▶ _Exercise requirements_
Look below for the line with "Deltakerne tre" and the line with "Voir l'itinéraire". Copy exactly those two lines and every line between, but not the pictures.

*** Opening of Available data ***

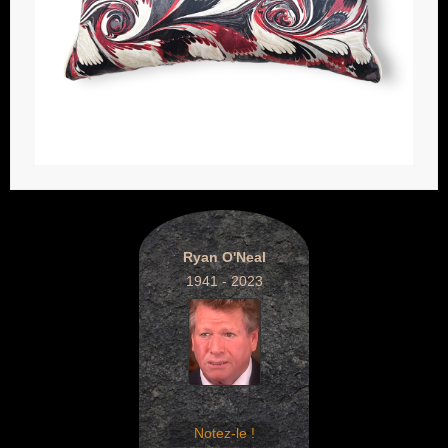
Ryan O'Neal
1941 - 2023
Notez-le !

*** Close of Available data ***
*** Opening of Available data ***

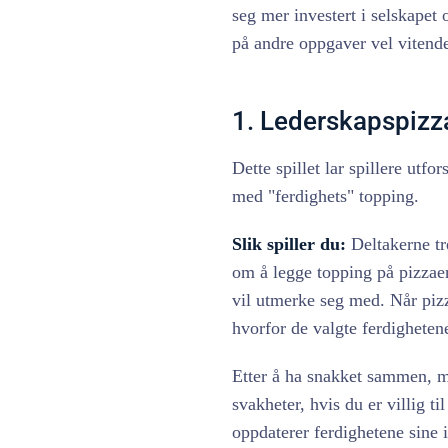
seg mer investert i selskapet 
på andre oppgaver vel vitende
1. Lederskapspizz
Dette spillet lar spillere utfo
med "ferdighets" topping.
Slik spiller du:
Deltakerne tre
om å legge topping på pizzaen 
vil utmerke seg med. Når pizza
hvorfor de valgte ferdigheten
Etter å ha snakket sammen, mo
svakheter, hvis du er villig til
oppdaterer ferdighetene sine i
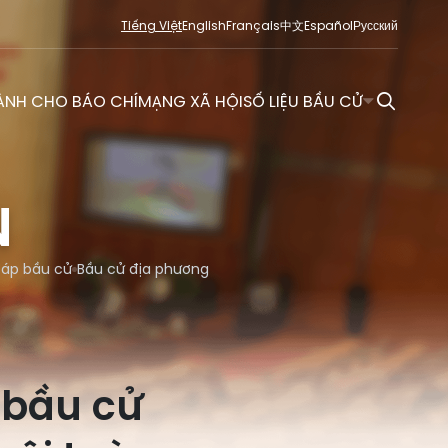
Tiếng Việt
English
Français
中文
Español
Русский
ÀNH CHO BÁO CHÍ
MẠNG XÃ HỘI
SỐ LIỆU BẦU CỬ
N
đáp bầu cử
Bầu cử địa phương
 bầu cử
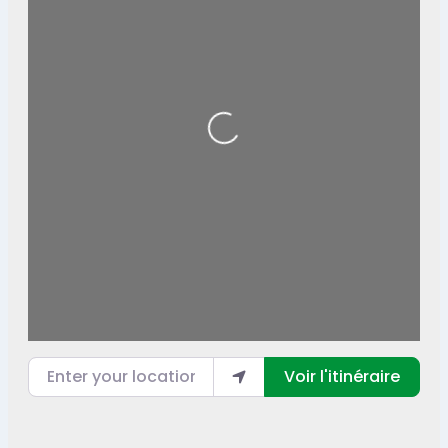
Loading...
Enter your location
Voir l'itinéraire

*** Close of Available data ***

▶ _Output of the task_
Deltakerne tre
om å legge topping på pizzaen 
vil utmerke seg med. Når pizza
hvorfor de valgte ferdigheten
Etter å ha snakket sammen, mo
svakheter, hvis du er villig til
oppdaterer ferdighetene sine i
Tiếng Việt
English
Français
中文
Español
Русский
ÀNH CHO BÁO CHÍ
MẠNG XÃ HỘI
SỐ LIỆU BẦU CỬ
N
đáp bầu cử
Bầu cử địa phương
 bầu cử
Loading...
Enter your location
Voir l'itinéraire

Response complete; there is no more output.